The U.S. Food and Drug Administration (FDA) regulates research done at private companies toward the development and testing of any medical product, and imposes similar regulations to ensure that such research is performed ethically. For this reason, companies generally establish their own in-house IRB committees to ensure that their research passes muster with the FDA.
Together, these mechanisms mean regulation of embryonic stem cell research, both at universities and at private companies, is extensive and comprehensive. Note as well that additional laws bearing restrictions on stem cell research are pending before Congress.
4. Current embryonic stem cell lines do not mirror the diversity in our society.

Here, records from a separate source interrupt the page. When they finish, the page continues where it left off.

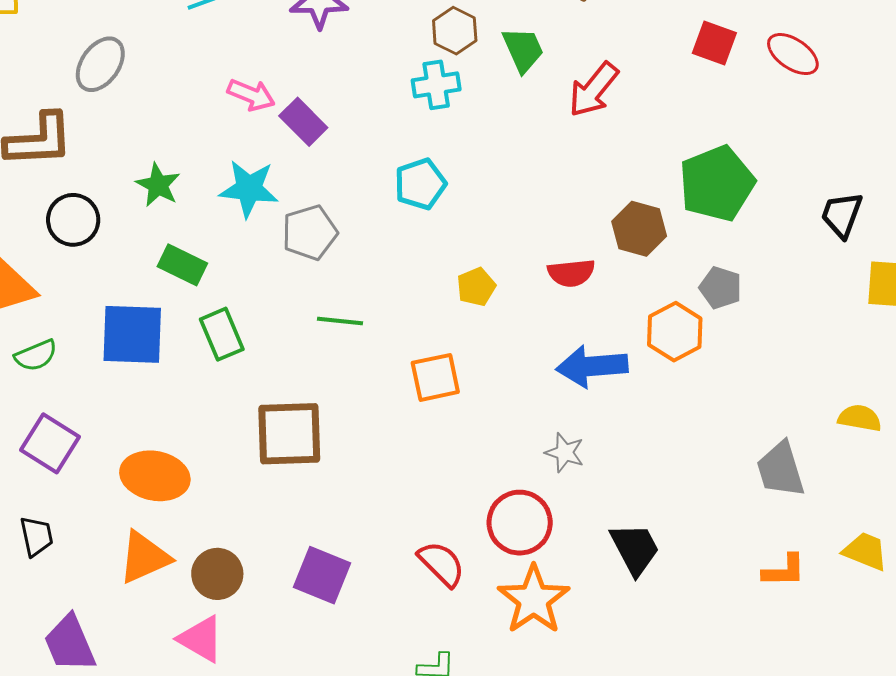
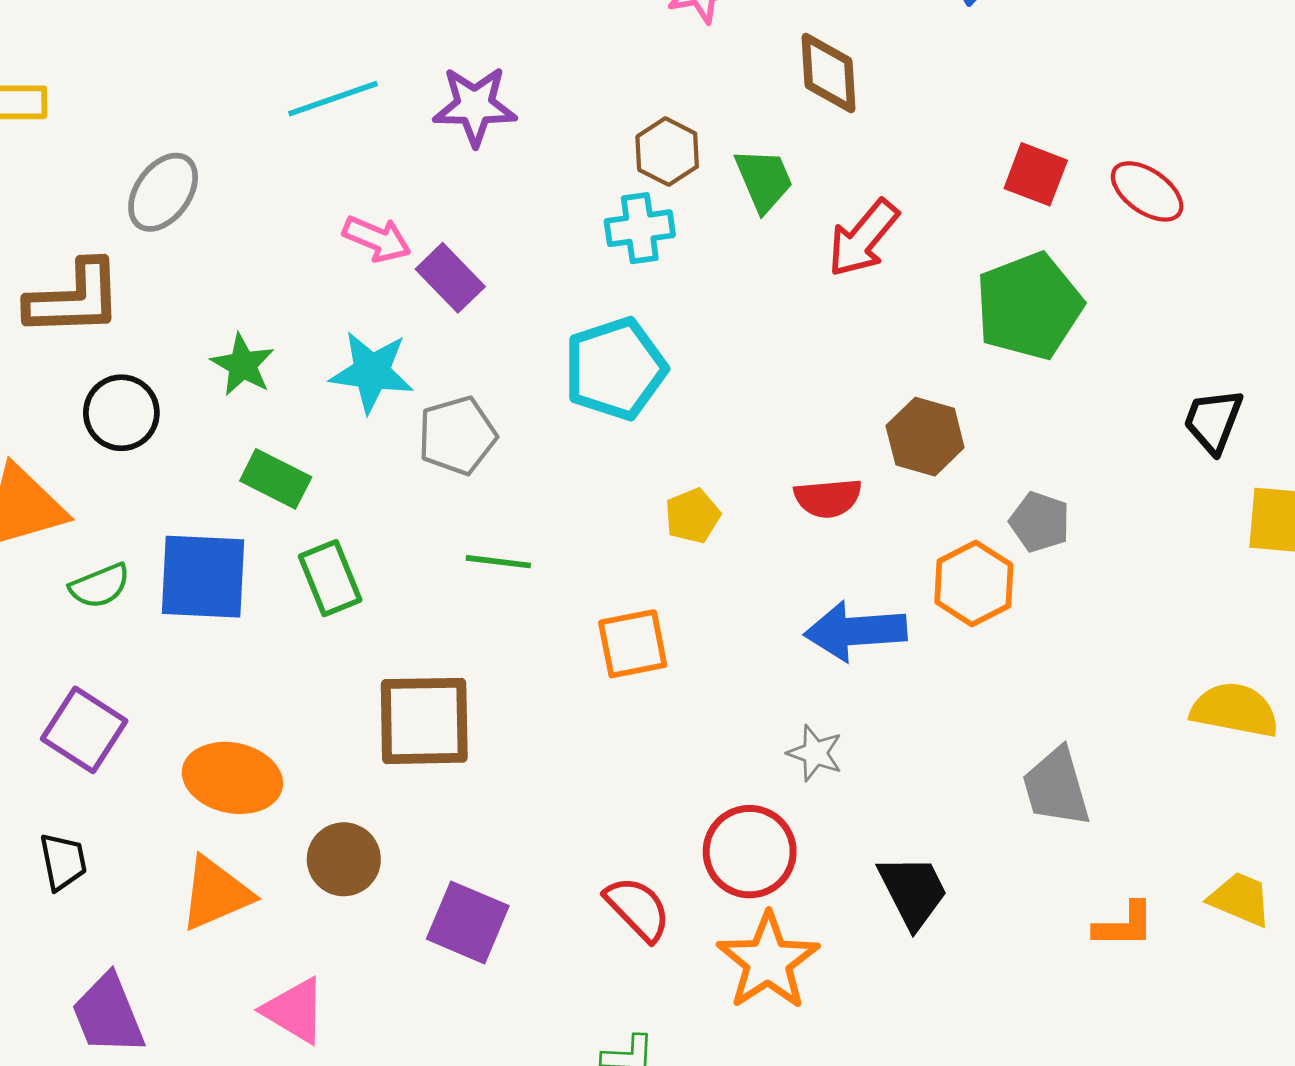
cyan pentagon: (420, 184) -> (615, 369), size x1.4
green pentagon: (717, 184) -> (1029, 306), moved
green semicircle: (36, 355) -> (100, 586), moved
yellow semicircle: (860, 418) -> (1235, 710), size x1.4
gray trapezoid: (781, 469) -> (1056, 787), moved
brown circle: (217, 574) -> (344, 859), moved

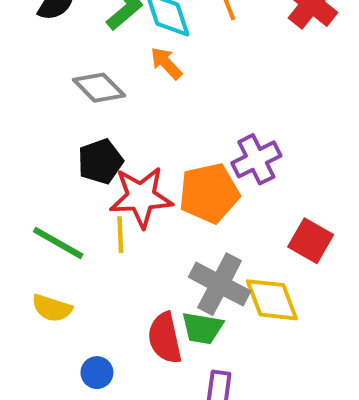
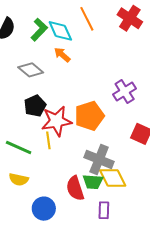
purple cross: (256, 159) -> (125, 91), moved
yellow diamond: (272, 300) -> (113, 178), moved
blue circle: (97, 373) -> (44, 209), size x1.5

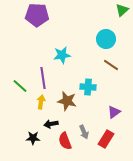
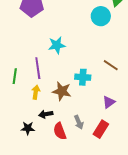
cyan circle: (106, 39) -> (101, 16), moved
brown line: (111, 65) -> (111, 65), moved
green line: (20, 86) -> (15, 76), turned 56

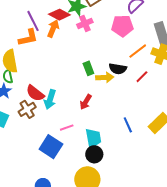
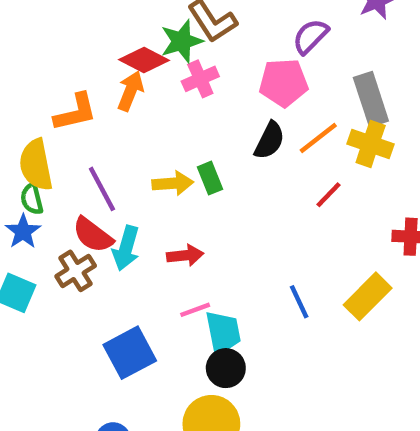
purple line: (33, 21) -> (102, 189), moved
black semicircle: (118, 69) -> (269, 141), moved, turned -72
yellow arrow: (105, 77) -> (173, 183), moved
red arrow: (86, 102) -> (185, 255), moved, turned -126
pink line: (67, 128) -> (195, 310), moved
blue square: (51, 147) -> (130, 353), turned 30

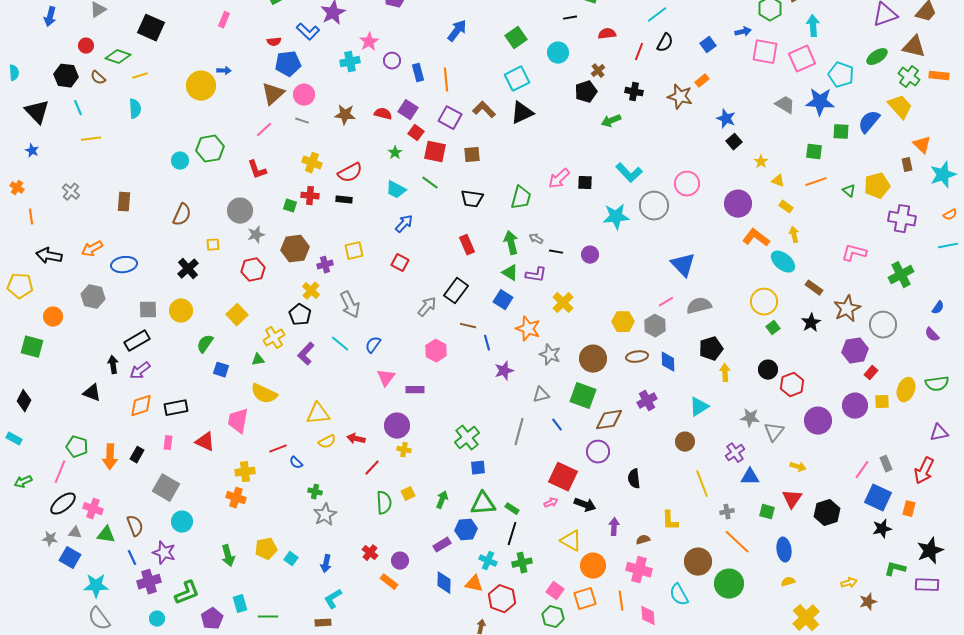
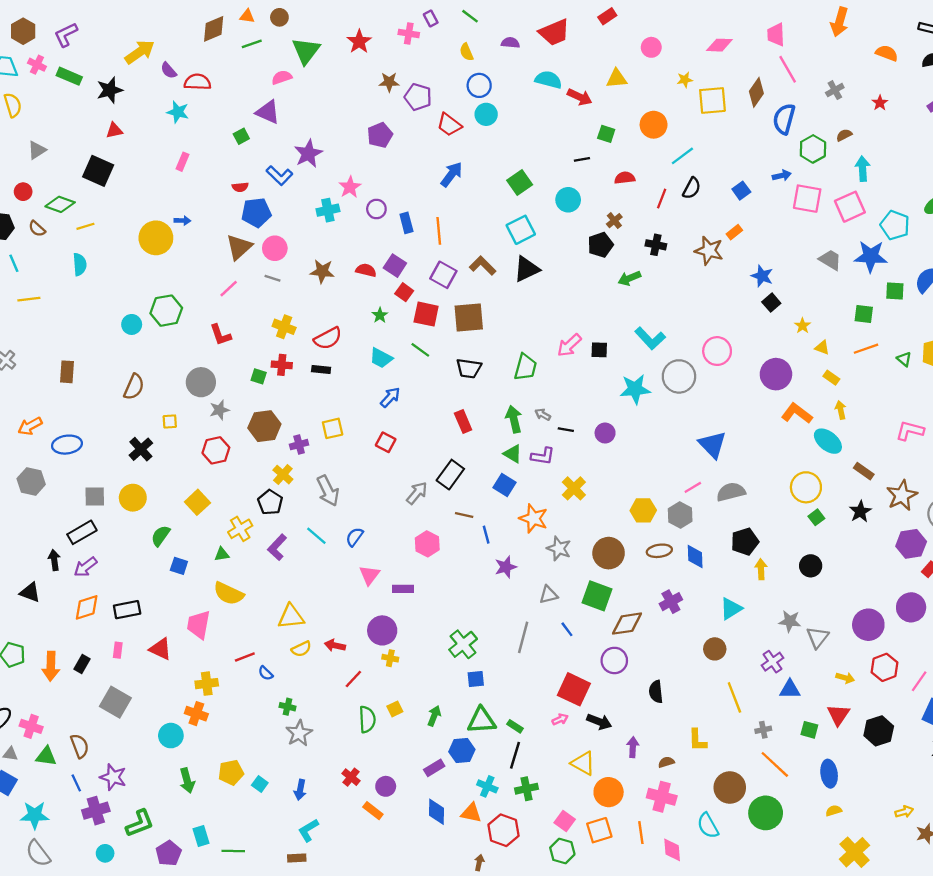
brown square: (472, 155) -> (469, 318), size x1.6
red hexagon: (792, 385) -> (885, 667), moved
cyan circle: (182, 522) -> (171, 736), moved

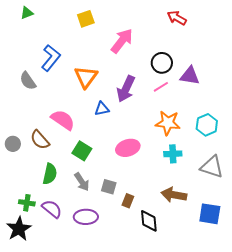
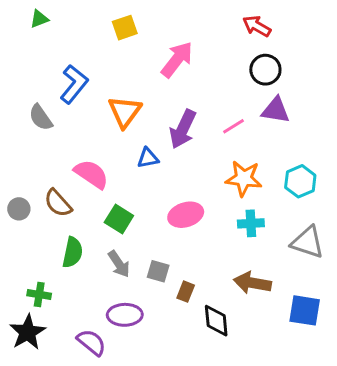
black circle: (162, 63) -> (265, 70), moved
purple semicircle: (52, 209) -> (91, 342), moved

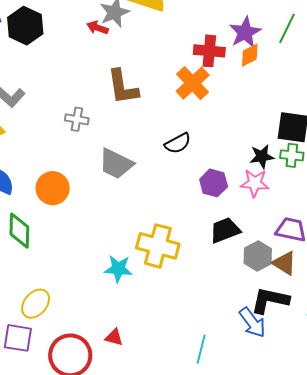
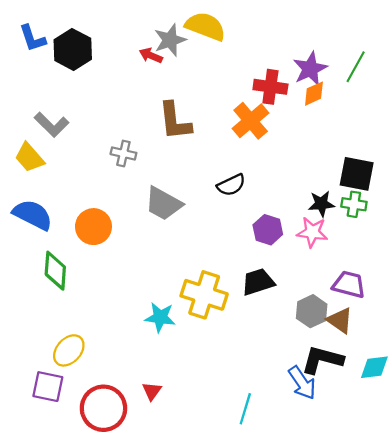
black trapezoid: (225, 230) -> (258, 282), moved
red triangle: (114, 337) -> (152, 391), turned 48

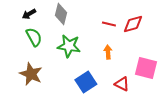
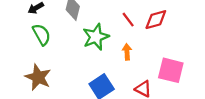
red line: (109, 24) -> (128, 20), turned 40
green star: (69, 46) -> (96, 37), moved, turned -30

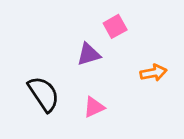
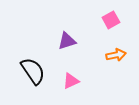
pink square: (115, 26) -> (111, 20), moved

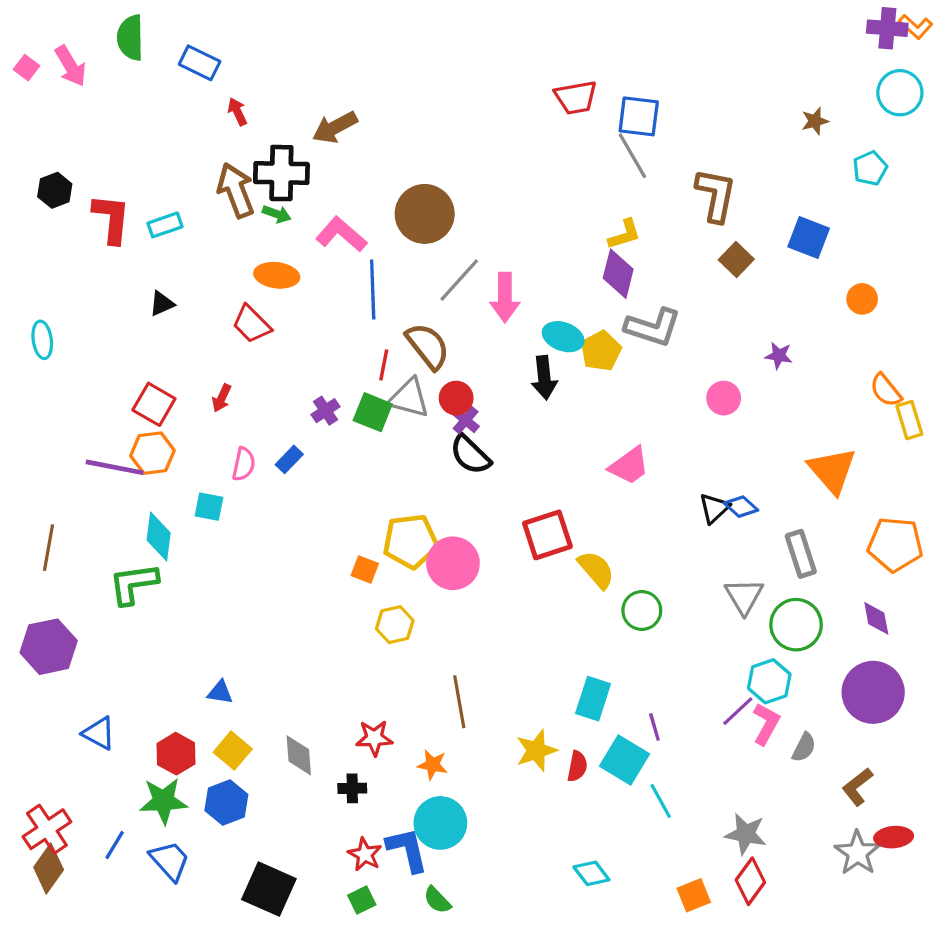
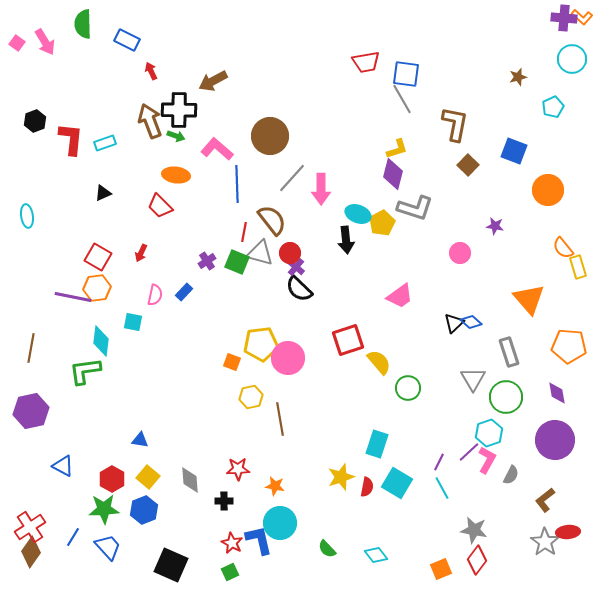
orange circle: (862, 299) -> (548, 190), size x1.6
brown line: (459, 702) -> (280, 419), moved
purple line: (654, 727) -> (439, 462), moved, turned 42
cyan line: (661, 801) -> (442, 488), moved
green semicircle: (437, 900) -> (327, 549), moved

Currently, only certain embryonic stem cell lines, which were created on or before August 9, 2001, can be used for federally funded research. These embryonic stem cell lines do not reflect the diversity in American society. In fact, a surprisingly high fraction of the embryonic stem cell lines approved for use with federal funding arose from embryos obtained from a fertility clinic in Haifa, Israel.
This is key because one of the fundamental principles of clinical trials is that we test new medicines in a diverse patient population that mirrors the diversity in our society. For example, if we test new medicines only on people of a certain ethnic or racial makeup, there would be a risk that the medicines developed would not be as effective in other racial groups. This is because efficacy and side effects sometimes vary between racial or ethnic groups.
Another reason why diversity in clinical research is key is that some inherited diseases are more prevalent in some populations. Examples of such genetic illnesses include Tay-Sachs among Ashkenazi Jews and sickle cell anemia, which is found more often among people of African descent.
It is critical to enroll a diverse patient population so we have an opportunity to detect drugs that work for all ethnic groups. If embryonic stem cell research changes the future of medicine, we may be at risk of leaving certain groups out of that future by not studying embryonic stem cells from all ethnic backgrounds.
5. It is not true that stem cell research is unregulated or that unethical experiments could be conducted on patients.
A recent television ad compared stem cell research to the Tuskegee syphilis experiments, a tragic and universally condemned study conducted decades ago - before current federal laws on research involving humans were put in place. This comparison is utterly baseless and misleading. After the Tuskegee study was exposed to public scrutiny, the federal government put in place new research laws that explicitly prohibit unethical or harmful research. These laws require any stem cell research conducted in patients or in which patients donate embryos for the derivation of stem cell lines to be conducted ethically and safely under the oversight of IRBs or the FDA.